• Stored data:
== Segment start ==
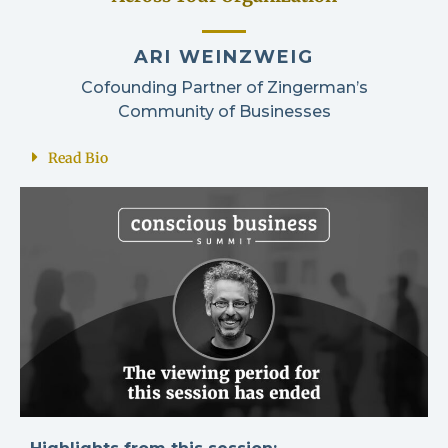
ARI WEINZWEIG
Cofounding Partner of Zingerman’s
Community of Businesses
Read Bio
== Segment end ==
• What to work on:
Output the listing exactly, without images.

• Answer to the problem:
ARI WEINZWEIG
Cofounding Partner of Zingerman’s
Community of Businesses
Read Bio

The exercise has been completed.